Dom Rua, por sua vez, dotado de portentosa energia de alma e, sobretudo, de ardente amor ao mestre que Deus lhe havia dado, arcava com tudo numa ilimitada disposição. Desde a primeira missão – a fundação de uma casa salesiana em Mirabello Monferrato, também na região do Piemonte – revelou o segredo que sempre coroaria de êxito todos os seus empreendimentos: “Em Mirabello tratarei de ser Dom Bosco”.3 E assim o foi!
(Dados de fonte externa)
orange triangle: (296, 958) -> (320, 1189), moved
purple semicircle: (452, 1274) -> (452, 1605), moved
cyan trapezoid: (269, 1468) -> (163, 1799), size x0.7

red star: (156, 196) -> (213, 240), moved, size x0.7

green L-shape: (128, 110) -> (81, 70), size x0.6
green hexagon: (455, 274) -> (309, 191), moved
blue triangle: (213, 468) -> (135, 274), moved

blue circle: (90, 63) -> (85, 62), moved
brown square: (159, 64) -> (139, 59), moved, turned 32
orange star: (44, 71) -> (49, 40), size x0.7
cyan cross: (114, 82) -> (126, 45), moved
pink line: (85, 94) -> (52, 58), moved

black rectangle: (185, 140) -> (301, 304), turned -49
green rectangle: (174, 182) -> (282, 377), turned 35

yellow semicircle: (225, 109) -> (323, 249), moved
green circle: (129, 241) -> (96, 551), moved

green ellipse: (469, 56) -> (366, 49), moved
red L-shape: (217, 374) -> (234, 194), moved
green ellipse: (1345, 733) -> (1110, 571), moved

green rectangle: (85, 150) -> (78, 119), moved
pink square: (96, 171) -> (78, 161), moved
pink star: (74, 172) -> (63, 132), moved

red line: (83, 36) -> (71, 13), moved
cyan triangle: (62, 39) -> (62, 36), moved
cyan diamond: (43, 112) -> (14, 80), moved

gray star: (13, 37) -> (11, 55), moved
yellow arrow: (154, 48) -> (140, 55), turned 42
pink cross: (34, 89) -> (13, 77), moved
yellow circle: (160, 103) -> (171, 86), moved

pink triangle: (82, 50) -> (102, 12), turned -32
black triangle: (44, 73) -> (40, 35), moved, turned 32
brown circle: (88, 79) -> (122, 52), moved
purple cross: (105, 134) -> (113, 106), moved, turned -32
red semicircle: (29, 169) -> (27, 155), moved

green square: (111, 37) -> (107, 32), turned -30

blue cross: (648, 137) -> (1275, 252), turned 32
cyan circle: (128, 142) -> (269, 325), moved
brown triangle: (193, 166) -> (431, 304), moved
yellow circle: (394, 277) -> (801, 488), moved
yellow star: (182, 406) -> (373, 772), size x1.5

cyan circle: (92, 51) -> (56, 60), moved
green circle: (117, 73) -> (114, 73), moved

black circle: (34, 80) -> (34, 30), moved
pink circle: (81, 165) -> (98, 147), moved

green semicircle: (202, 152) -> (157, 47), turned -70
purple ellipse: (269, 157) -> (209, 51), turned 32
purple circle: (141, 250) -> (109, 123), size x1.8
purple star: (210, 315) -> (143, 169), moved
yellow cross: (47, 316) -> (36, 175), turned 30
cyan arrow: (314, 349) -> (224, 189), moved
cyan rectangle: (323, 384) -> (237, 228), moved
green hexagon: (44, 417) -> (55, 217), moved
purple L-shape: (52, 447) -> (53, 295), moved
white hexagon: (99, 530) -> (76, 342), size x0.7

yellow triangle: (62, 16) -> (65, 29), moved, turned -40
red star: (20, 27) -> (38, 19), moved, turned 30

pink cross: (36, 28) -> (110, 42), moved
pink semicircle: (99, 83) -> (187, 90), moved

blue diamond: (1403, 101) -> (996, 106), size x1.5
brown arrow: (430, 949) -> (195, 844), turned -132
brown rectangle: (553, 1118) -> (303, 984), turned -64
Dom Rua na consideração de Dom Bosco
“Se o Senhor me dissesse que iria morrer logo e que escolhesse um sucessor, pedindo em seu favor todas as qualidades e virtudes que eu quisesse, asseguro-te que não saberia o que pedir a Deus, porque tudo isso vejo que já tem Dom Rua”.4 Com essas palavras se exprimiu o carismático fundador dos salesianos, quando seu discípulo contava somente trinta anos. Ele se orgulhava daquele filho. Dom Francesia – coetâneo de ambos no Oratório – escreveu que o jovem conquistou o coração de Dom Bosco desde cedo.
É portentoso que um fundador possa fazer tais afirmações de um membro de sua família espiritual. Deus galardoou o grande Dom Bosco dando-lhe não só um filho, um seguidor, um discípulo, um amigo, mas como que um “outro ele mesmo”.
Personalidade do Beato Miguel Rua
Bem acertada é a afirmação de São Paulo, “uma estrela difere da outra” (I Cor 15, 41). Por mais que Dom Rua fosse aclamado por seus contemporâneos como um outro Dom Bosco, algumas de suas características pessoais eram distintas das de seu mestre. Nesse sentido, sua missão consistiu também em completá-lo. Com efeito, a distinção entre ambos não os separou, mas os uniu, com vistas à realização do desígnio de Deus em relação a eles e à obra salesiana.
Unânime é o reconhecimento acerca das qualidades de Miguel Rua: homem de nobre caráter, de retidão de consciência, de agudíssima inteligência e prodigiosa memória, de talento organizador, mas, sobretudo, de alma humilde e transbordante de fé.
Seu semblante era sorridente, sua presença discreta, seu ânimo perpetuamente sereno. Seu coração, no entanto, era ardente e seus horizontes muito largos! A capacidade que tinha de dominar e levar a bom termo uma série de empreendimentos ao mesmo tempo, dava-lhe saliente nota de determinação.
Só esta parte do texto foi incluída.